INPUT DATA
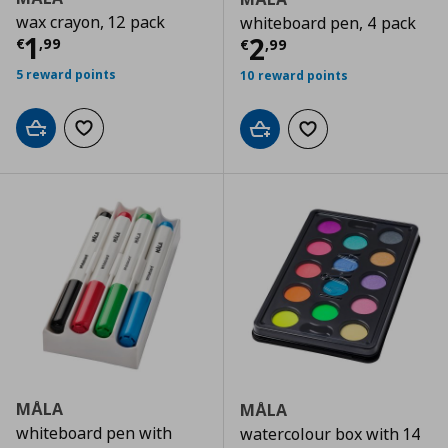
wax crayon, 12 pack
whiteboard pen, 4 pack
Current price
€ 1,99
1
Current price
€
2
€
,
99
€
,
99
5 reward points
10 reward points
Add to cart
Add to wishlist
Add to cart
Add to wishlist
MÅLA
MÅLA
whiteboard pen with
watercolour box with 14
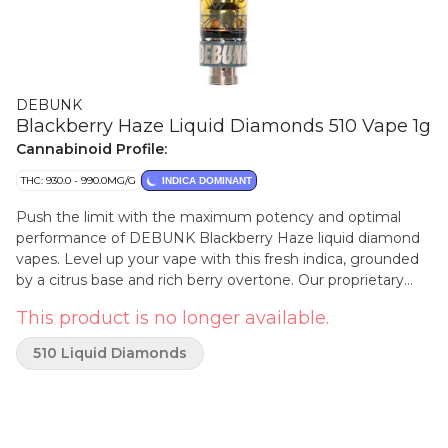
DEBUNK
Blackberry Haze Liquid Diamonds 510 Vape 1g
Cannabinoid Profile:
THC: 930.0 - 990.0MG/G
INDICA DOMINANT
Push the limit with the maximum potency and optimal
performance of DEBUNK Blackberry Haze liquid diamond
vapes. Level up your vape with this fresh indica, grounded
by a citrus base and rich berry overtone. Our proprietary
hydrocarbon extraction process converts THCa diamonds
This product is no longer available.
into an ultra-pure, ultra-potent THC liquid diamond isolate
that is then enhanced with a custom botanical terpene
510 Liquid Diamonds
blend. A pure, potent, and consistent sesh from the first
puff.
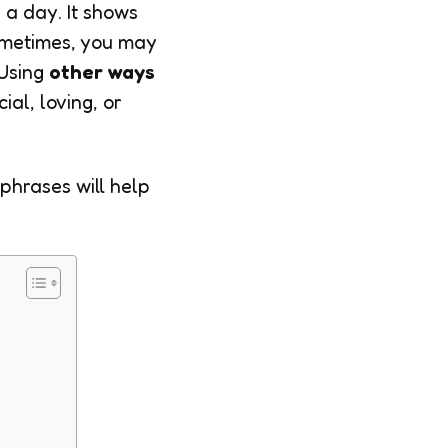
 a day. It shows
ometimes, you may
 Using
other ways
al, loving, or
 phrases will help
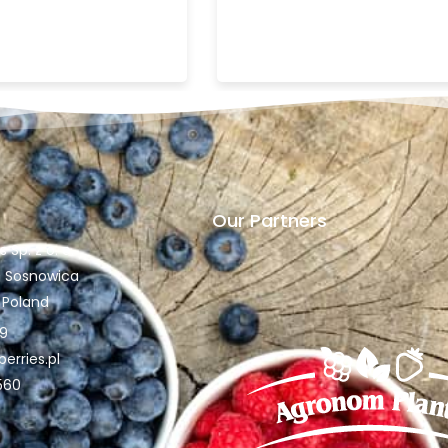
Our Partners
Sp. z o. o.
30 Sosnowica
, Poland
89
rries.pl
560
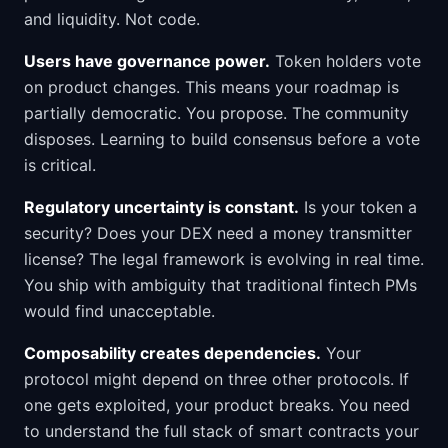
and liquidity. Not code.
Users have governance power.
Token holders vote
on product changes. This means your roadmap is
partially democratic. You propose. The community
disposes. Learning to build consensus before a vote
is critical.
Regulatory uncertainty is constant.
Is your token a
security? Does your DEX need a money transmitter
license? The legal framework is evolving in real time.
You ship with ambiguity that traditional fintech PMs
would find unacceptable.
Composability creates dependencies.
Your
protocol might depend on three other protocols. If
one gets exploited, your product breaks. You need
to understand the full stack of smart contracts your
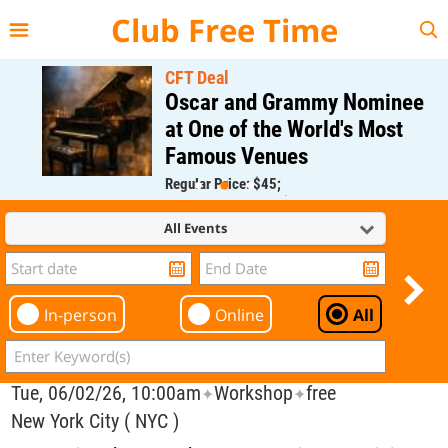
{{--
--}}
Club Free Time
CFT Deal
Oscar and Grammy Nominee
at One of the World's Most
Famous Venues
Regular Price: $45;
CFT Member Price: $0.00
All Events
In-person
Online
All
Tue, 06/02/26, 10:00am
Workshop
free
✦
✦
New York City ( NYC )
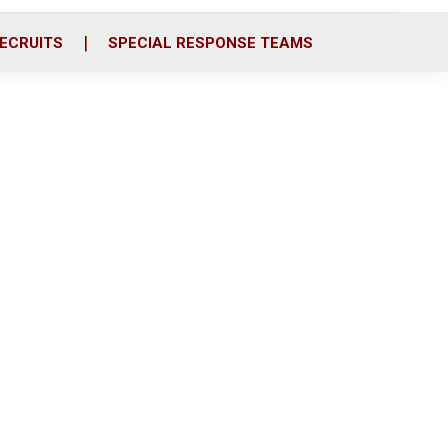
ECRUITS
SPECIAL RESPONSE TEAMS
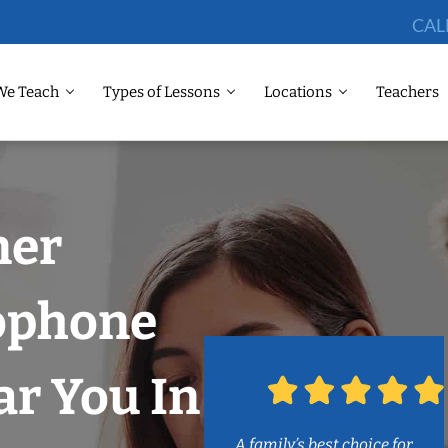
CAL
We Teach
Types of Lessons
Locations
Teachers
ner
lophone
r You In
A family’s best choice for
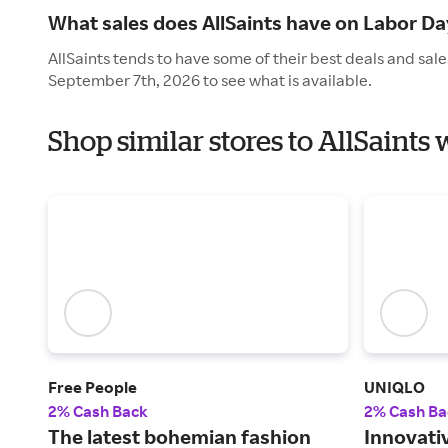
What sales does AllSaints have on Labor Da
AllSaints tends to have some of their best deals and sal
September 7th, 2026 to see what is available.
Shop similar stores to AllSaints
Free People
UNIQLO
2% Cash Back
2% Cash Ba
The latest bohemian fashion
Innovati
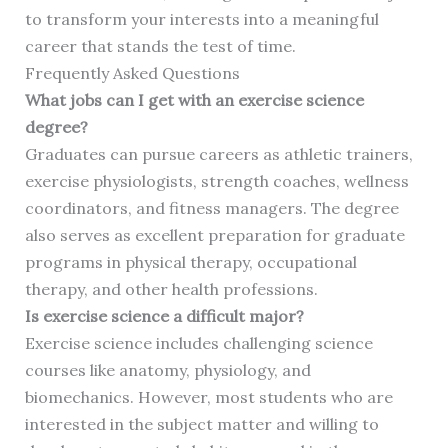
to transform your interests into a meaningful
career that stands the test of time.
Frequently Asked Questions
What jobs can I get with an exercise science
degree?
Graduates can pursue careers as athletic trainers,
exercise physiologists, strength coaches, wellness
coordinators, and fitness managers. The degree
also serves as excellent preparation for graduate
programs in physical therapy, occupational
therapy, and other health professions.
Is exercise science a difficult major?
Exercise science includes challenging science
courses like anatomy, physiology, and
biomechanics. However, most students who are
interested in the subject matter and willing to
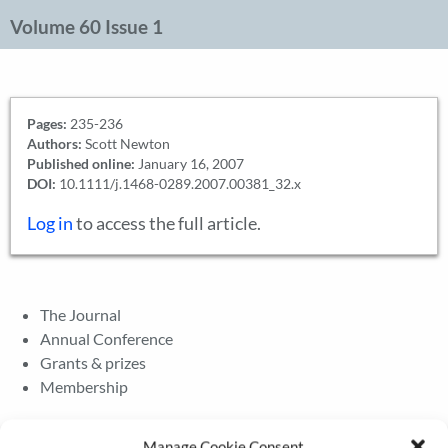
Volume 60 Issue 1
Pages:
235-236
Authors:
Scott Newton
Published online:
January 16, 2007
DOI:
10.1111/j.1468-0289.2007.00381_32.x
Log in
to access the full article.
The Journal
Annual Conference
Grants & prizes
Membership
Latest News
Manage Cookie Consent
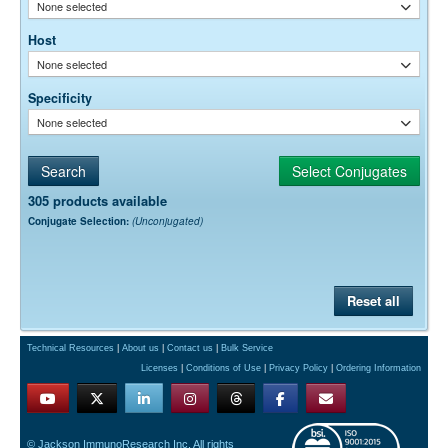
None selected
Host
None selected
Specificity
None selected
305 products available
Conjugate Selection:
(Unconjugated)
Reset all
Technical Resources
|
About us
|
Contact us
|
Bulk Service
Licenses
|
Conditions of Use
|
Privacy Policy
|
Ordering Information
© Jackson ImmunoResearch Inc. All rights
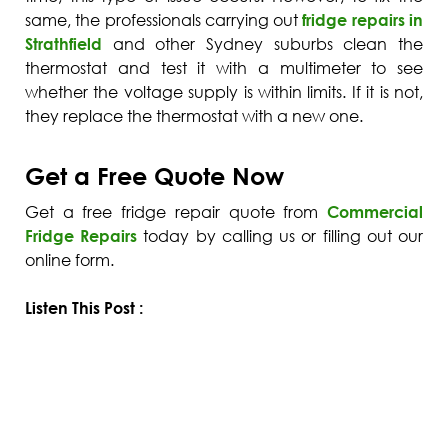
same, the professionals carrying out
fridge repairs in
Strathfield
and other Sydney suburbs clean the
thermostat and test it with a multimeter to see
whether the voltage supply is within limits. If it is not,
they replace the thermostat with a new one.
Get a Free Quote Now
Get a
free fridge repair quote
from
Commercial
Fridge Repairs
today by calling us or filling out our
online form.
Listen This Post :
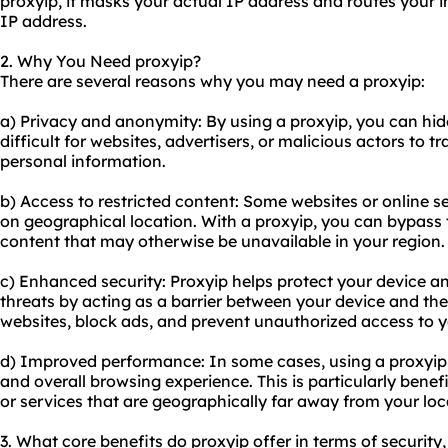
proxyip, it masks your actual IP address and routes your in
IP address.
2. Why You Need proxyip?
There are several reasons why you may need a proxyip:
a) Privacy and anonymity: By using a proxyip, you can hide
difficult for websites, advertisers, or malicious actors to t
personal information.
b) Access to restricted content: Some websites or online s
on geographical location. With a proxyip, you can bypass 
content that may otherwise be unavailable in your region.
c) Enhanced security: Proxyip helps protect your device a
threats by acting as a barrier between your device and the i
websites, block ads, and prevent unauthorized access to 
d) Improved performance: In some cases, using a proxyip
and overall browsing experience. This is particularly benef
or services that are geographically far away from your loc
3. What core benefits do proxyip offer in terms of security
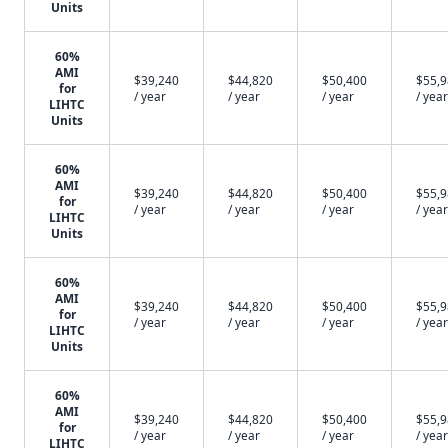
Units
60%
AMI
$39,240
$44,820
$50,400
$55,
for
/ year
/ year
/ year
/ year
LIHTC
Units
60%
AMI
$39,240
$44,820
$50,400
$55,
for
/ year
/ year
/ year
/ year
LIHTC
Units
60%
AMI
$39,240
$44,820
$50,400
$55,
for
/ year
/ year
/ year
/ year
LIHTC
Units
60%
AMI
$39,240
$44,820
$50,400
$55,
for
/ year
/ year
/ year
/ year
LIHTC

WORK ORDER
Where a line above contains the word "AllSaints", show that line.

YOUR RESPONSE
What sales does AllSaints have on Labor Da
AllSaints tends to have some of their best deals and sal
Shop similar stores to AllSaints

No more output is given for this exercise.